Wikipedia: "Im Umfeld der Frankfurter Buchmesse 2017 gehörte Tellkamp zu den 32 Erstunterzeichnern der „Charta 2017“, einer Online-Petition der Dresdner Buchhändlerin Susanne Dagen. Sie richtete sich gegen die Ausgrenzung der rechten Verlage Antaios, Manuscriptum und Tumult auf der Messe.[34]

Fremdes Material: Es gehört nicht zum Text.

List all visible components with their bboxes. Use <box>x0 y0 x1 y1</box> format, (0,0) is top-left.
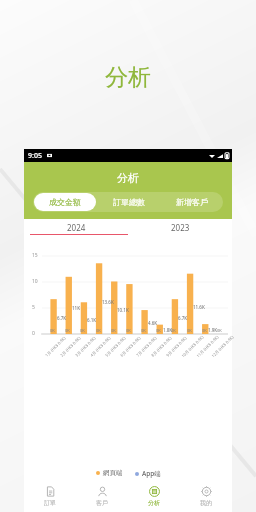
staticText: 0K <box>217 328 222 333</box>
staticText: 2024 <box>67 222 86 233</box>
staticText: 1.8K <box>163 327 173 333</box>
button[interactable]: 訂單總數 <box>98 193 159 211</box>
staticText: 11月 (HK$ 0.9K) <box>196 334 220 358</box>
staticText: 訂單 <box>44 499 56 507</box>
staticText: 1月 (HK$ 0.9K) <box>44 335 67 358</box>
staticText: 2023 <box>171 222 190 233</box>
staticText: 我的 <box>200 499 212 507</box>
staticText: 分析 <box>117 171 139 185</box>
button[interactable]: 成交金額 <box>34 193 96 211</box>
staticText: 6.7K <box>178 315 188 321</box>
staticText: 0K <box>187 328 192 333</box>
staticText: 1.9K <box>208 327 218 333</box>
staticText: 10.1K <box>117 307 129 313</box>
staticText: 12月 (HK$ 0.9K) <box>210 334 234 358</box>
staticText: 0K <box>141 328 146 333</box>
staticText: App端 <box>142 469 161 478</box>
staticText: 6.1K <box>87 317 97 323</box>
button[interactable]: 2024 <box>24 221 128 234</box>
button[interactable]: 客戶 <box>76 480 128 512</box>
staticText: 7月 (HK$ 0.9K) <box>135 335 158 358</box>
staticText: 6月 (HK$ 0.9K) <box>119 335 142 358</box>
staticText: 5 <box>32 304 35 311</box>
staticText: 11.6K <box>193 304 205 310</box>
staticText: 分析 <box>148 499 160 507</box>
staticText: 9:05 <box>28 151 42 161</box>
staticText: 6.7K <box>57 315 67 321</box>
staticText: 0K <box>50 328 55 333</box>
staticText: 0K <box>96 328 101 333</box>
staticText: 10月 (HK$ 0.9K) <box>180 334 204 358</box>
staticText: 0K <box>111 328 116 333</box>
staticText: 2月 (HK$ 0.9K) <box>59 335 82 358</box>
staticText: 0K <box>126 328 131 333</box>
staticText: 新增客戶 <box>176 197 208 207</box>
staticText: 8月 (HK$ 0.9K) <box>150 335 173 358</box>
button[interactable]: 訂單 <box>24 480 76 512</box>
button[interactable]: 我的 <box>180 480 232 512</box>
staticText: 訂單總數 <box>113 197 145 207</box>
staticText: 13.6K <box>102 299 114 305</box>
button[interactable]: 分析 <box>128 480 180 512</box>
staticText: 分析 <box>105 63 151 92</box>
staticText: 4月 (HK$ 0.9K) <box>89 335 112 358</box>
staticText: 0 <box>32 330 35 337</box>
staticText: 成交金額 <box>49 197 81 207</box>
button[interactable]: 新增客戶 <box>161 193 222 211</box>
staticText: 0K <box>80 328 85 333</box>
staticText: 網頁端 <box>103 469 123 477</box>
staticText: 0K <box>156 328 161 333</box>
staticText: 客戶 <box>96 499 108 507</box>
staticText: 15 <box>32 252 38 259</box>
staticText: 5月 (HK$ 0.9K) <box>104 335 127 358</box>
button[interactable]: 2023 <box>128 221 232 234</box>
staticText: 3月 (HK$ 0.9K) <box>74 335 97 358</box>
staticText: 0K <box>202 328 207 333</box>
staticText: 9月 (HK$ 0.9K) <box>165 335 188 358</box>
staticText: 0K <box>171 328 176 333</box>
staticText: 11K <box>72 305 80 311</box>
staticText: 4.6K <box>148 320 158 326</box>
staticText: 10 <box>32 278 38 285</box>
staticText: 0K <box>65 328 70 333</box>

Vor der Leipziger Buchmesse 2018 sorgten Äußerungen Tellkamps bei einer öffentlichen Diskussion mit Durs Grünbein zur „Meinungsfreiheit in der Demokratie“ im Dresdner Kulturpalast für Aufsehen. Zur Flüchtlingskrise in Deutschland ab 2015 sagte er unter anderem: „Die meisten fliehen nicht vor Krieg und Verfolgung, sondern kommen her, um in die Sozialsysteme einzuwandern, über 95 Prozent.“ In Deutschland gebe es einen „Gesinnungskorridor zwischen gewünschter und geduldeter Meinung“. Seine Meinung sei „geduldet, erwünscht ist sie nicht.“[35] Der Suhrkamp Verlag distanzierte sich auf Twitter von diesen Aussagen.[36] Diese lösten eine umfangreiche Debatte in Feuilletons und sozialen Medien aus.[37][38]

Ich nehme an, ich werde nicht genügend Zeit und Engagement aufbringen. Erstes Hineinsehen bestätigt mein frühes positives Urteil, das werde ich angesichts anderer anstehender Fragen keinen Versuch machen, vom heutigen zeitgeprägten Standpunkt aus mein Urteil irgendwie zu objektivieren.

Ich werde - wie bei den Buddenbrooks - das literarische Werk als ungewöhnlich gut in Erinnerung behalten und Tellkamps politische Stellungnahmen wie Thomas Manns "Betrachtungen eines Unpolitischen" als zeitgebundene Aussage eines bedeutenden Autors einstufen, mit dem ich politisch durchaus nicht übereinstimme. 

Ich hoffe aber, dass ich noch dazu kommen werde, einzelne Passagen aus dem Werk vorzustellen,  die mein literarisches Urteil zu untermauern imstande sind.

Gegenwärtig reizt mich die Lektüre von Christa Wolfs Ein Tag im Jahr und Juli Zehs letzten Roman und ihrer politischen Stellungnahmen mehr, und ich traue ihr mehr zu, mir ein angemessenes Bild von der DDR und dem heutigen Ostdeutschland zu machen als dem literarisch so hochwertigen Roman Tellkamps.